Susanne Trabandt, Ressortleiterin Materialanwendung beim IHD, verantwortet gemeinsam mit Linda Geißler auch das USEability LAB. Foto: Claudia Jacquemin

Dresden. Im Institut für Holztechnologie Dresden (IHD) gibt es mit dem USEability LAB einen neu gegründeter Arbeitsbereich, der inzwischen auch online www.useabilitylab.de erreichbar ist. Das Ressort Möbel und Innenausbau des IHD beschäftigt sich seit 2009 intensiv mit der benutzerorientierten Produktentwicklung. Ausgangspunkt für die Fragestellungen rund um benutzerfreundliche Produkte und Umgebungen sind Möbel und die Innenraumgestaltung.
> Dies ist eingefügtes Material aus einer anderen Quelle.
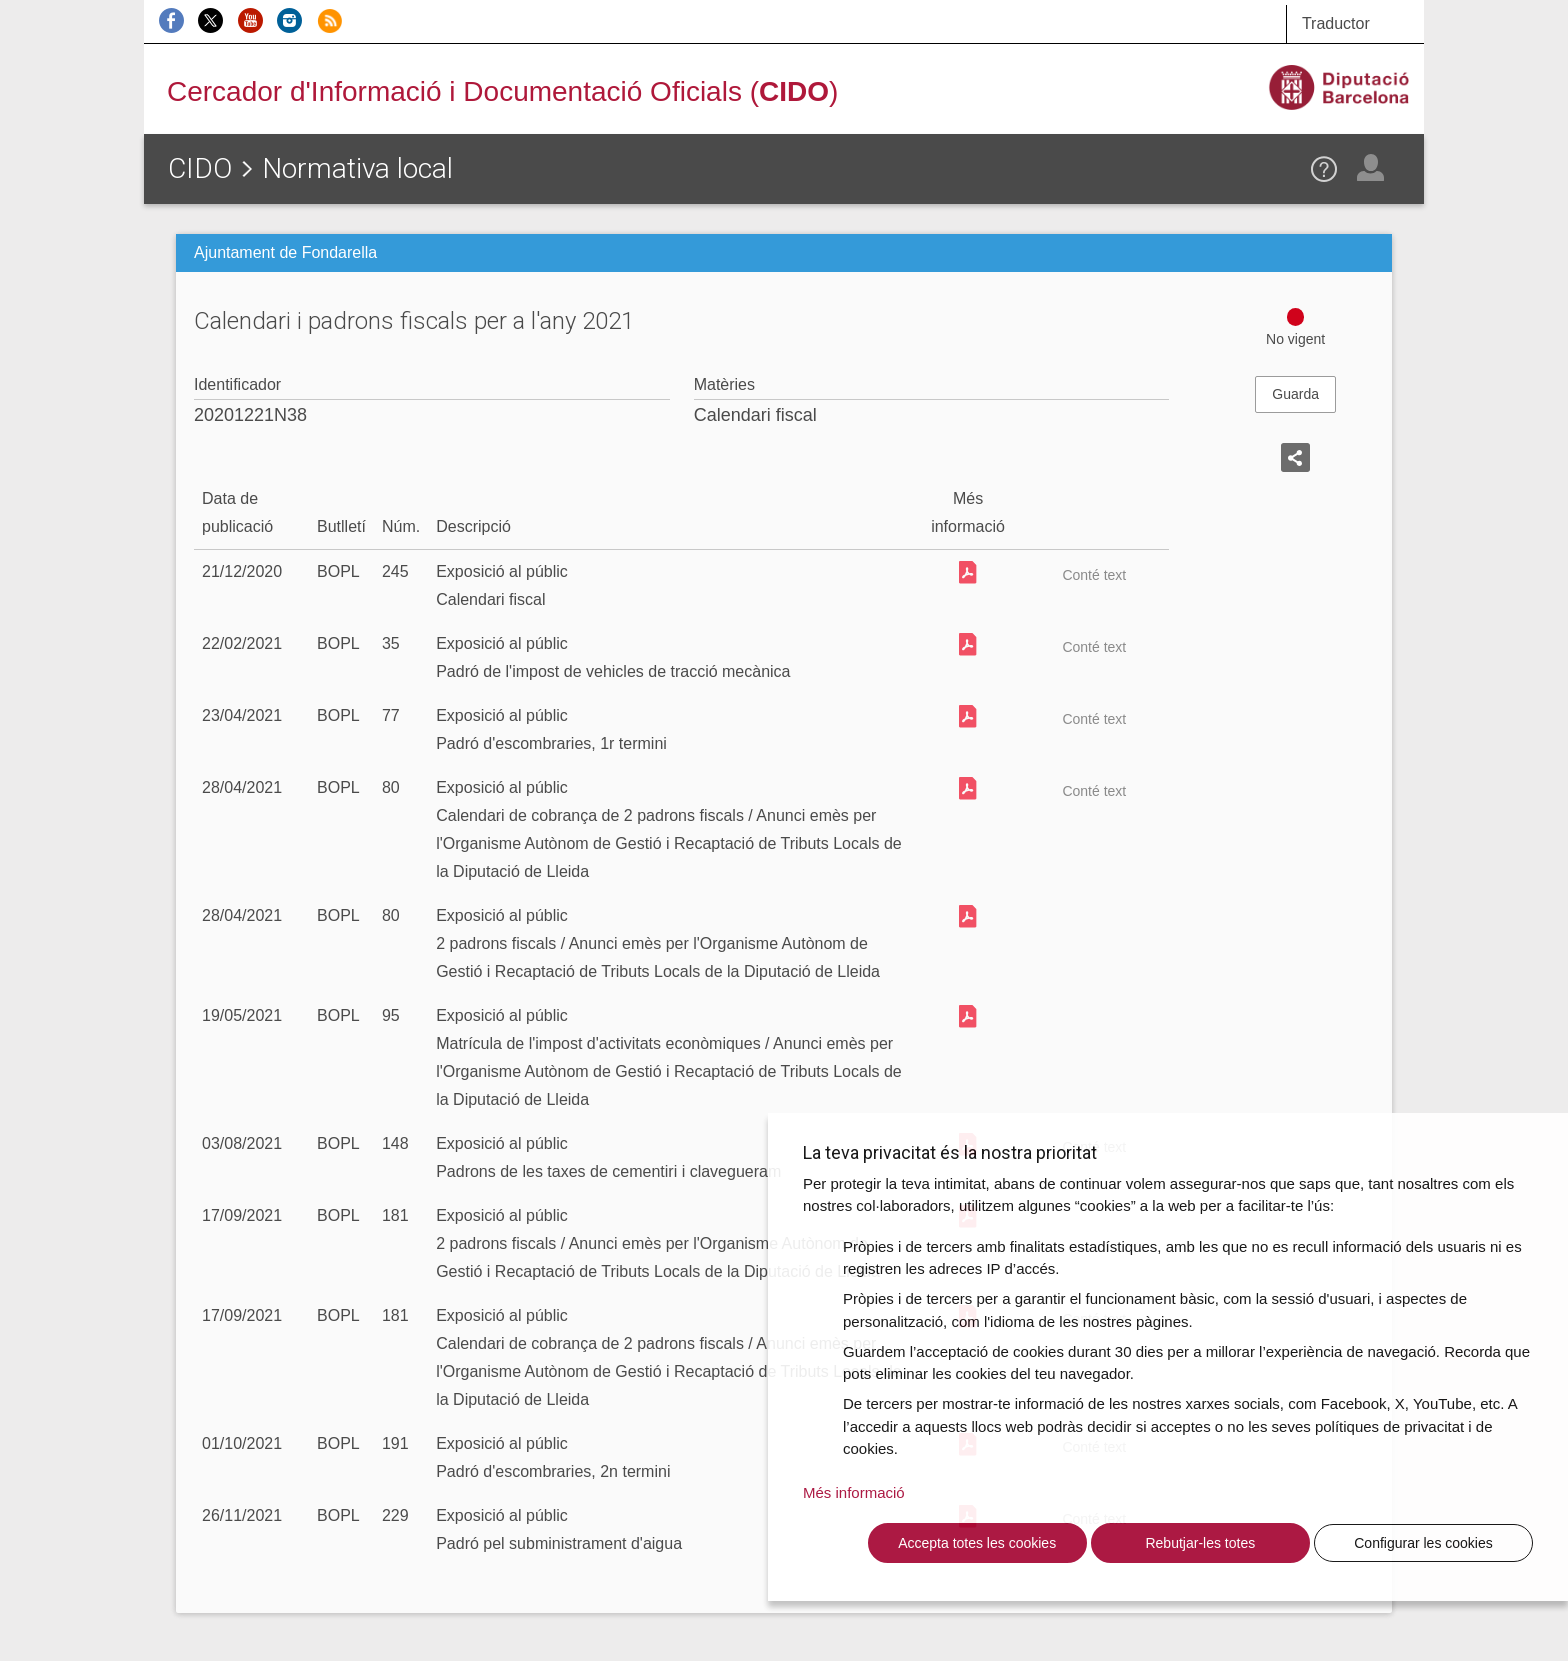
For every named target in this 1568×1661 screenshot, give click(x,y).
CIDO (200, 168)
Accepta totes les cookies (977, 1543)
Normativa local (357, 168)
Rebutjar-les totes (1200, 1543)
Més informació (854, 1492)
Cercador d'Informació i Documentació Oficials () (502, 91)
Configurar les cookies (1423, 1543)
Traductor (1336, 23)
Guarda (1295, 394)
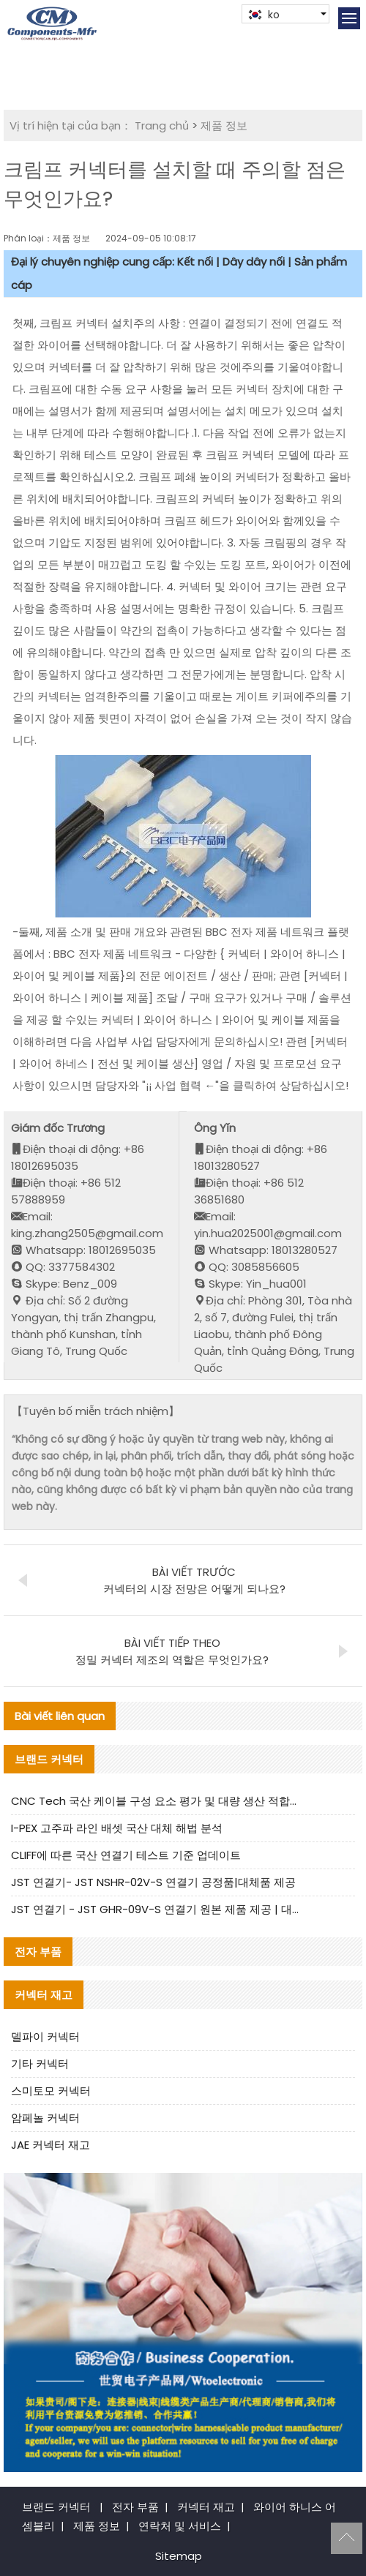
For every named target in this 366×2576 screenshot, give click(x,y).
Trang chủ (162, 125)
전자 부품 (135, 2507)
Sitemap (178, 2556)
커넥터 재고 (206, 2507)
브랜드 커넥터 (56, 2507)
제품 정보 (224, 125)
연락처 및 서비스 (179, 2526)
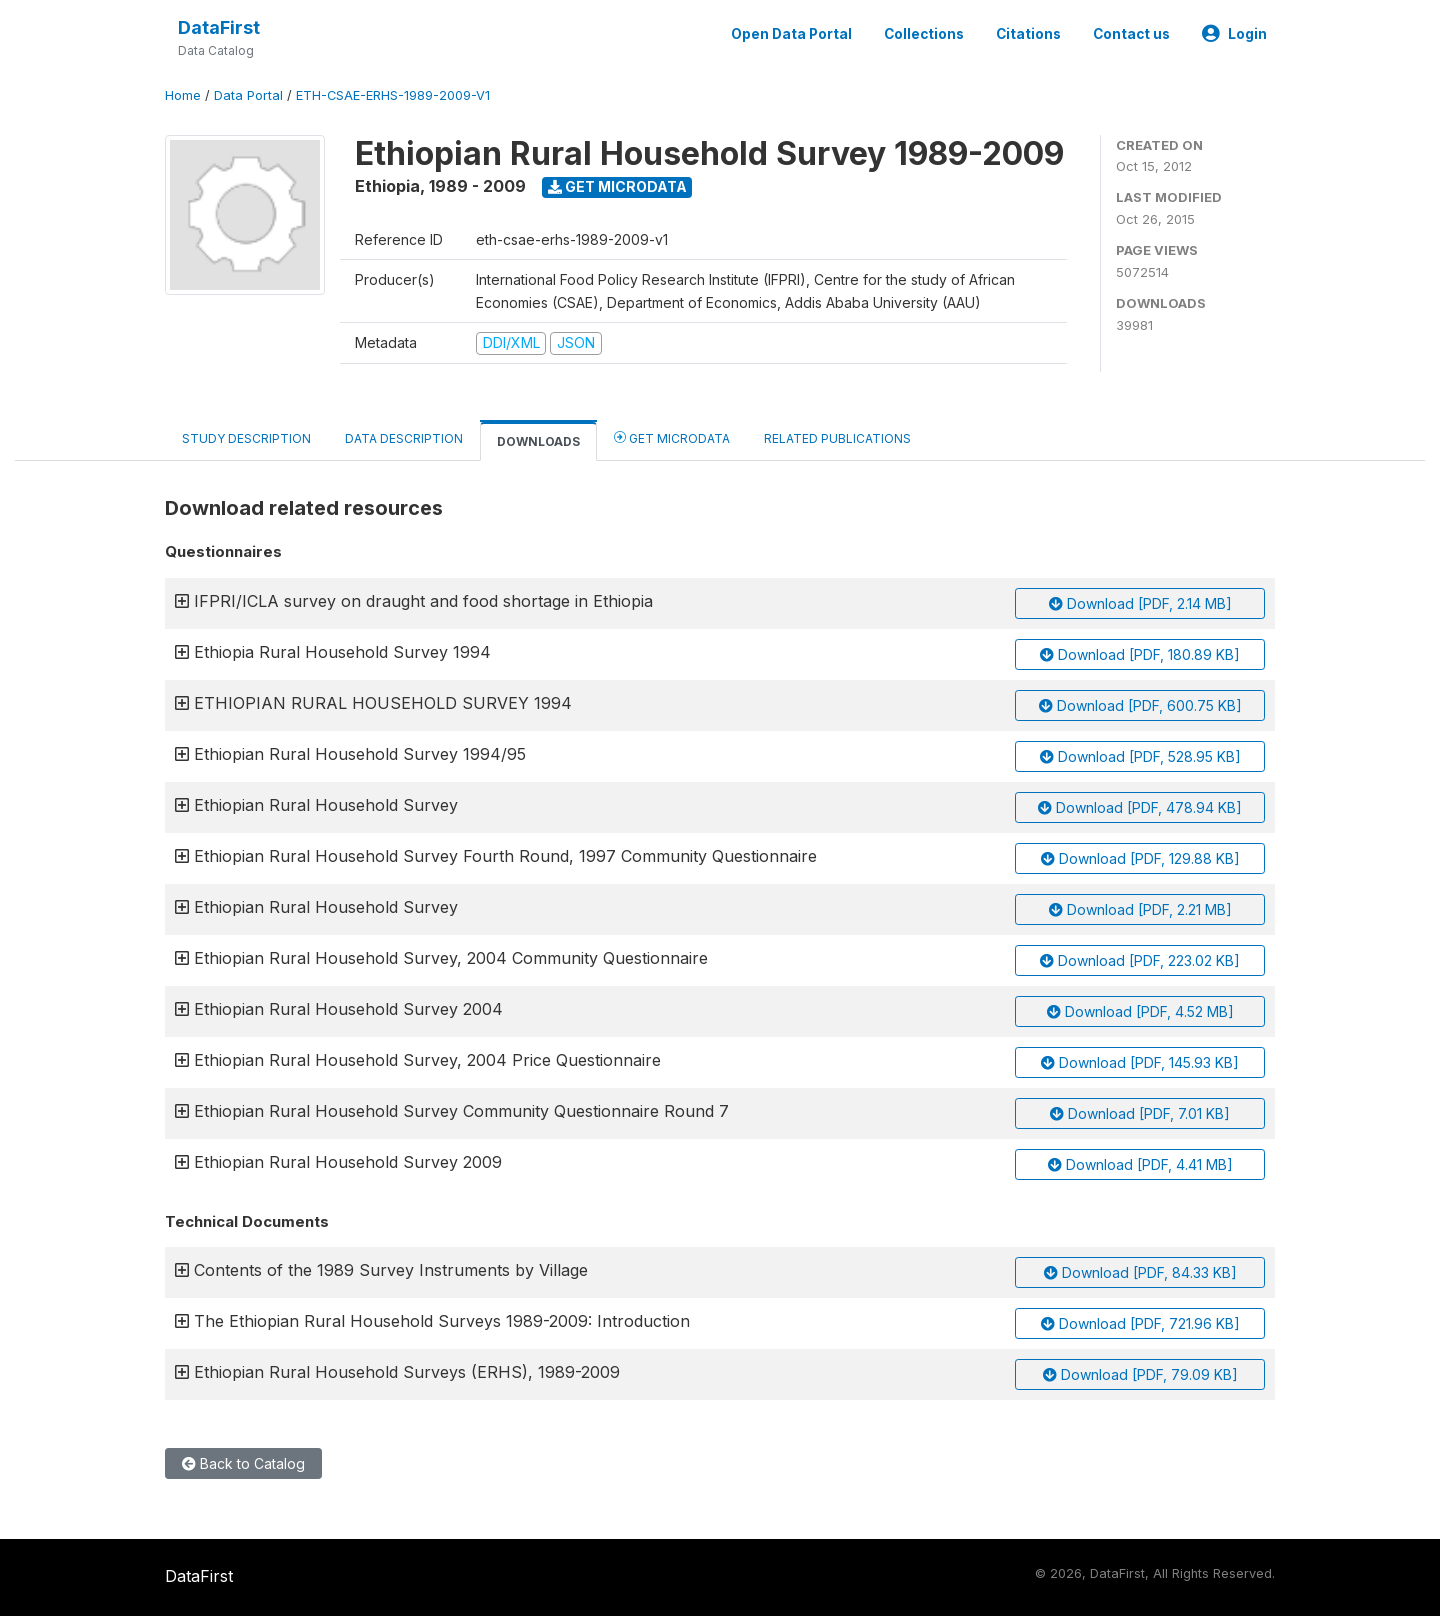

Durch den Arbeitsschwerpunkt Universal Design und die Auseinandersetzung mit Produkten und Umgebungen für Menschen mit Kompetenzeinschränkungen, fokussierte sich die Arbeit immer stärker auf die Benutzbarkeit von Produkten aus dem alltäglichen Leben und mit welchen Methoden die Kriterien dafür ermittelt werden können.

Denn jeder kennt es, wenn Dinge nicht so funktionieren, wie man es erwartet, wenn man sich an die Benutzung gewöhnen oder diese sogar erlernen muss. Aber jeder kennt auch die Begeisterung, wenn Dinge leichter und besser gehen als erwartet, weil ein Produkt benutzerfreundlich ist. Die Qualität der Interaktion von Benutzer und Produkt wird vorrangig davon beeinflusst, wie gut das Produkt an die Anforderungen des Benutzers angepasst ist. Der Benutzer sollte sich nicht an das Produkt anpassen müssen.

Die Mitarbeiter des USEability LABs forschen auf dem Gebiet der benutzerorientierten Produktentwicklung und der Entwicklung sowie Weiterentwicklung von Methoden zur Erfassung von Benutzeranforderungen. Basierend auf diesem Wissen begleitet das USEability LAB Entwicklungsprozesse beratend und bietet eine zertifizierte Bewertung von Produkten hinsichtlich ihrer Benutzerfreundlichkeit an. Die Schwierigkeit bei der Produktentwicklung liegt nach den Erfahrungen des Institutes darin, die unterschiedlichen Eigenschaften, Fähigkeiten, Ziele und Wünsche der zukünftigen Benutzer sowie den Kontext, in dem die Benutzung stattfindet, zu kennen.